Why Melton’s health and the Bears’ attitude about it are significant is that what the Bears do in the 2014 draft is potentially connected. Not Melton specifically, but rather what the Bears have at defensive tackle vs. defensive end when their turn comes in the first round of the draft.
Julius Peppers is a supreme longshot to remain a Bear without a substantial pay cut, which is unlikely to work out. Corey Wootton is on the to-do list, but he has been primarily a left end and a complementary pass rusher, not the defense-defining edge disrupter. And Shea McClellin is no longer in that hand-on-the-ground part of the Bears’ 4-3 scheme.
Seattle Seahawks end/tackle Michael Bennett is headed for at least the talking stages of free agency but is coming off an 8.5-sack season and a $5 million contract. The free-market price for pass rushers is always high, even with the salary cap likely to rise $4-6 million.

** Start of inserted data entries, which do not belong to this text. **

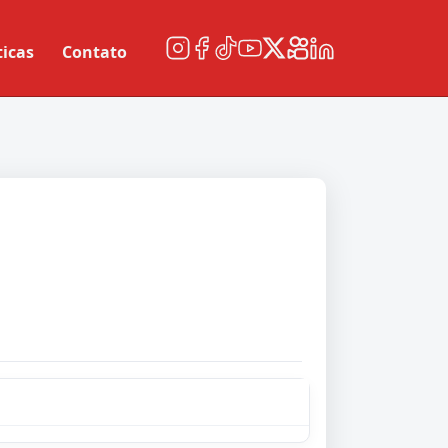
ticas
Contato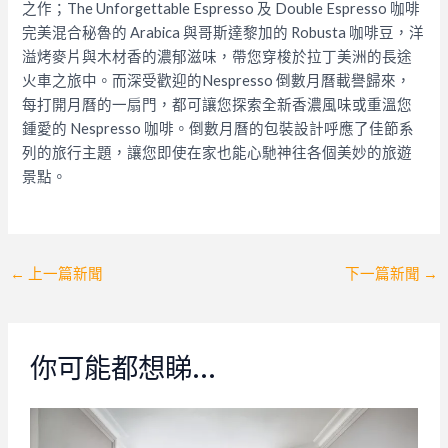
之作；The Unforgettable Espresso 及 Double Espresso 咖啡
完美混合秘魯的 Arabica 與哥斯達黎加的 Robusta 咖啡豆，洋
溢烤麥片與木材香的濃郁滋味，帶您穿梭於拉丁美洲的長途
火車之旅中。而深受歡迎的Nespresso 倒數月曆載譽歸來，
每打開月曆的一扇門，都可讓您探索全新香濃風味或重溫您
鍾愛的 Nespresso 咖啡。倒數月曆的包裝設計呼應了佳節系
列的旅行主題，讓您即使在家也能心馳神往各個美妙的旅遊
景點。
Post
←
上一篇新聞
下一篇新聞
→
navigation
你可能都想睇…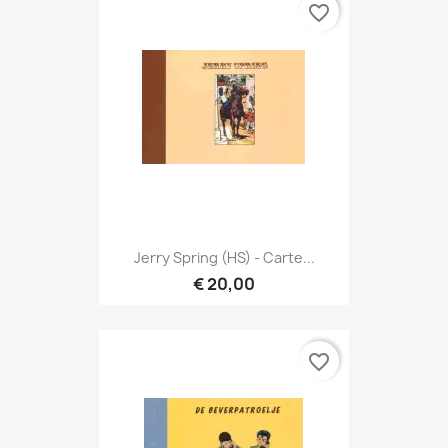
favorite_border
Jerry Spring (HS) - Carte...
€ 20,00
favorite_border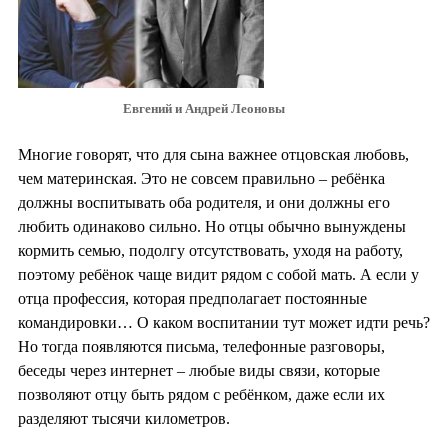
Евгений и Андрей Леоновы
Многие говорят, что для сына важнее отцовская любовь,
чем материнская. Это не совсем правильно – ребёнка
должны воспитывать оба родителя, и они должны его
любить одинаково сильно. Но отцы обычно вынуждены
кормить семью, подолгу отсутствовать, уходя на работу,
поэтому ребёнок чаще видит рядом с собой мать. А если у
отца профессия, которая предполагает постоянные
командировки… О каком воспитании тут может идти речь?
Но тогда появляются письма, телефонные разговоры,
беседы через интернет – любые виды связи, которые
позволяют отцу быть рядом с ребёнком, даже если их
разделяют тысячи километров.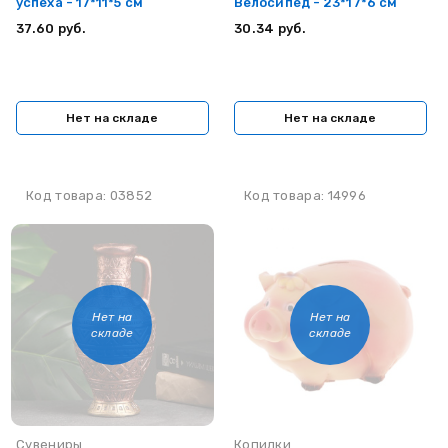
успеха - 17*11*5 см
Велосипед - 23*17*6 см
37.60 руб.
30.34 руб.
Нет на складе
Нет на складе
Код товара: 03852
Код товара: 14996
Нет на
Нет на
складе
складе
Сувениры
Копилки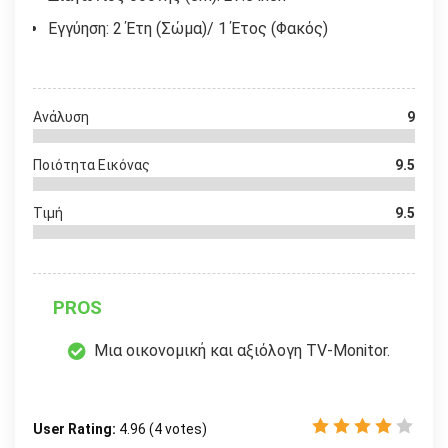
Εγγύηση: 2 Έτη (Σώμα)/ 1 Έτος (Φακός)
Ανάλυση
9
Ποιότητα Εικόνας
9.5
Τιμή
9.5
PROS
Μια οικονομική και αξιόλογη TV-Monitor.
User Rating:
4.96
(
4
votes)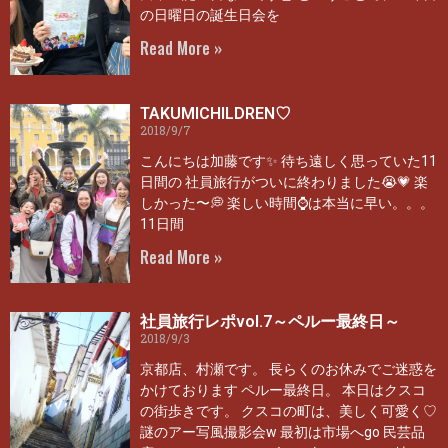
の日曜日の誕生日会を
Read More »
TAKUMICHILDREN♡
2018/9/7
こんにちは加藤です✨ 待ち遠しく思っていた11
日間の 社員旅行がついに終わりました😭💗 楽
しかった〜💭 楽しい時間⌚は本当に早い。。。
11日間
Read More »
社員旅行レポvol.7～ペルー最終日～
2018/9/3
京都店、村瀬です。 長らくのお休みでご迷惑を
かけております ペルー最終日。 本日はクスコ
の街歩きです。 クスコの町は、美しく可愛く♡
謎のアー写風撮影会w 最初は市場へgo 民芸品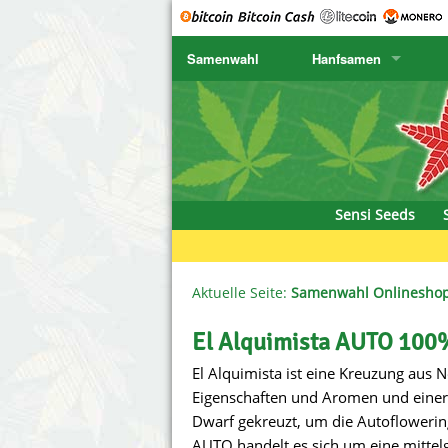
Samenwahl
Hanfsamen
SENSI SEEDS
CBD Cre
K
SENSI SEEDS RESEARCH
Chronic 
K
NIRVANA
Deliciou
Sensi Seeds
GREENHOUSE
DNA Gen
SERIOUS SEEDS
Dr. Unde
Aktuelle Seite:
Samenwahl Onlinesho
SPLIFF SEEDS
Dutch Pa
El Alquimista AUTO 100
El Alquimista ist eine Kreuzung aus 
Ace Seeds
Empire S
Eigenschaften und Aromen und einer
Anaconda Seeds
Exotic S
Dwarf gekreuzt, um die Autoflowering
AUTO handelt es sich um eine mittel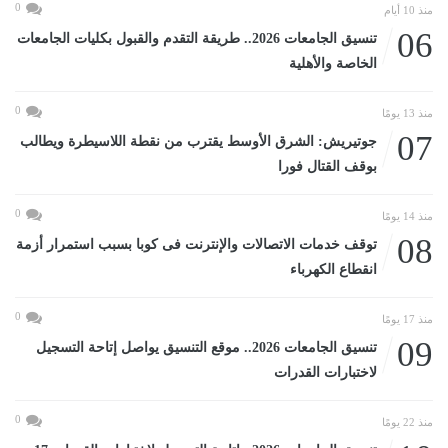
0
منذ 10 أيام
06
تنسيق الجامعات 2026.. طريقة التقدم والقبول بكليات الجامعات
الخاصة والأهلية
0
منذ 13 يومًا
07
جوتيريش: الشرق الأوسط يقترب من نقطة اللاسيطرة ويطالب
بوقف القتال فورا
0
منذ 14 يومًا
08
توقف خدمات الاتصالات والإنترنت فى كوبا بسبب استمرار أزمة
انقطاع الكهرباء
0
منذ 17 يومًا
09
تنسيق الجامعات 2026.. موقع التنسيق يواصل إتاحة التسجيل
لاختبارات القدرات
0
منذ 22 يومًا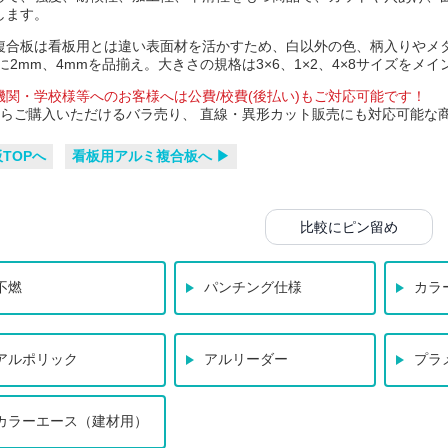
します。
複合板は看板用とは違い表面材を活かすため、白以外の色、柄入りやメ
に2mm、4mmを品揃え。大きさの規格は3×6、1×2、4×8サイズをメ
機関・学校様等へのお客様へは公費/校費(後払い)もご対応可能です！
からご購入いただけるバラ売り、 直線・異形カット販売にも対応可能な
板TOPへ
看板用アルミ複合板へ ▶
比較にピン留め
不燃
パンチング仕様
カラ
アルポリック
アルリーダー
プラ
カラーエース（建材用）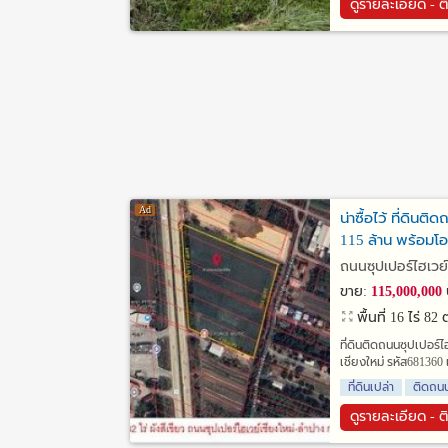
ดูรายละเอียด - ต
น่าซื้อไว้ ที่ดินต
115 ล้าน พร้อมโอ
ถนนซุปเปอร์ไฮเวย์เ
ขาย:
115,000,000
พื้นที่ 16 ไร่ 82
ที่ดินติดถนนซุปเปอร์ไ
เชียงใหม่ รหัส681360 เน
ที่ดินเปล่า
ติดถน
ดูรายละเอียด - ต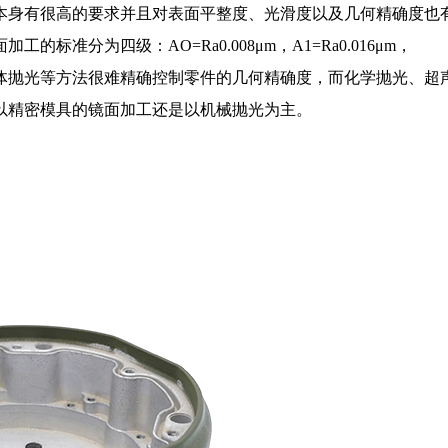
本身有很高的要求并且对表面平整度、光滑度以及几何精确度也
准分为四级：AO=Ra0.008μm，A1=Ra0.016μm，
电解抛光、流体抛光等方法很难精确控制零件的几何精确度，而化学抛光、
以精密模具的镜面加工还是以机械抛光为主。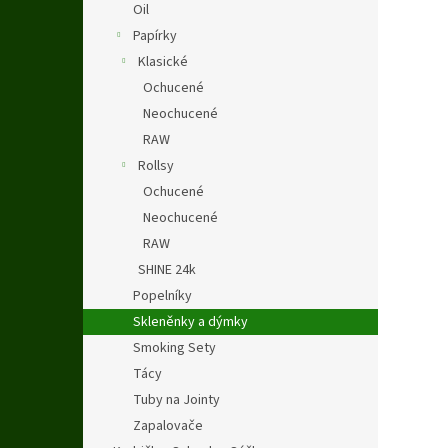
Oil
Papírky
Klasické
Ochucené
Neochucené
RAW
Rollsy
Ochucené
Neochucené
RAW
SHINE 24k
Popelníky
Skleněnky a dýmky
Smoking Sety
Tácy
Tuby na Jointy
Zapalovače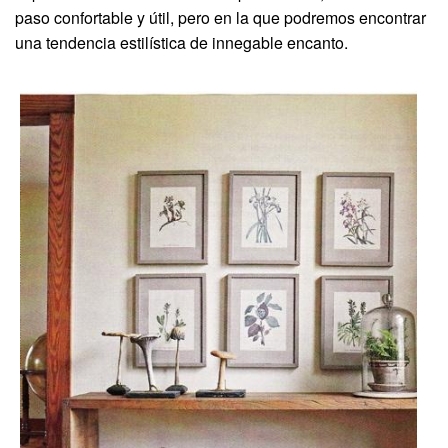
paso confortable y útil, pero en la que podremos encontrar
una tendencia estilística de innegable encanto.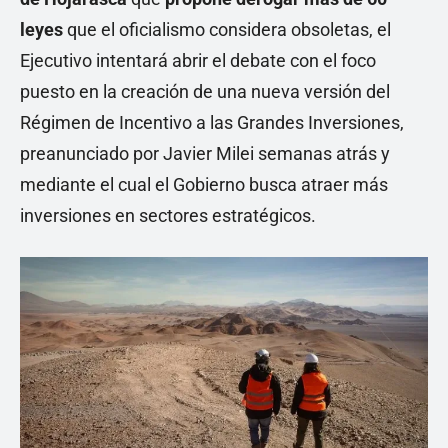
leyes
que el oficialismo considera obsoletas, el
Ejecutivo intentará abrir el debate con el foco
puesto en la creación de una nueva versión del
Régimen de Incentivo a las Grandes Inversiones,
preanunciado por Javier Milei semanas atrás y
mediante el cual el Gobierno busca atraer más
inversiones en sectores estratégicos.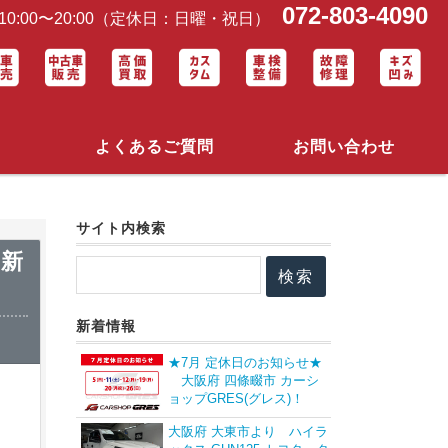
072-803-4090
0:00〜20:00（定休日：日曜・祝日）
よくあるご質問
お問い合わせ
サイト内検索
 新
新着情報
★7月 定休日のお知らせ★
大阪府 四條畷市 カーシ
ョップGRES(グレス)！
大阪府 大東市より ハイラ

With the defense expected to diversify, the true offseason priority is a pass rusher with capabilities for multiple uses. One of the top prospects in this draft class is raising his hand if the Bears are looking for “volunteers:”
"I'm hybrid," said Missouri defensive end Kony Ealy at the current NFL Scouting Combine. "I'm an athlete. I've been able to move around. Fortunately Coach Steck [Dave Steckel] at Missouri, the defensive coordinator, put me in good positions to do so, and I think I did a good job of showing my athleticism."
College pedigree makes Ealy worth listening to, besides the fact that he is 6-4, 273 pounds, the same as Michael Bennett. Missouri defensive tackle Sheldon Richardson was AFC defensive rookie of the year last season as the New York Jets’ No. 1 pick (No. 1). Aldon Smith was the San Francisco 49ers’ pick at No. 7 of the 2011 draft and has helped the 49ers to the NFC Championhip game and one Super Bowl in his three seasons.
“I compare myself to Aldon,” Ealy said. “He's a freak athlete. He gets off the ball. He probably had a little more sacks than me in college in my career. And to J.J. Watt when it comes to pass deflections.”
Ealy did not help his stock with a mediocre 4.92-sec. time in his Combine 40. But he is heavier than Smith and offers more of an anchor on the edge of a 4-3.
Peppers has been a freak from the standpoint of having right-end speed at 285 pounds. The typical ends in single-gap schemes are not that big, and Wootton has proved to be a solid defender against both run and pass. The need is for speed, period.
“I think he's a 4‑3 defensive end,” said NFL Network draft analyst Mike Mayock. “I don't really think he's an outside linebacker. I think to compare him to, say, [Aldon] Smith who came out a couple years ago. He's not quite as athletic as Aldon Smith, but he's a little more physical, a little better against the run.”
Mayock initially projected Ealy further down in the first round than the Bears’ current spot at No. 14. But “I don't think  too high because when you're looking at the pure 4‑3 ends in this draft, they are few and far between.
“[South Carolina’s Jadeveon] Clowney is going to be gone, and Ealy is there at 14, and if he's there, he's a good pick.”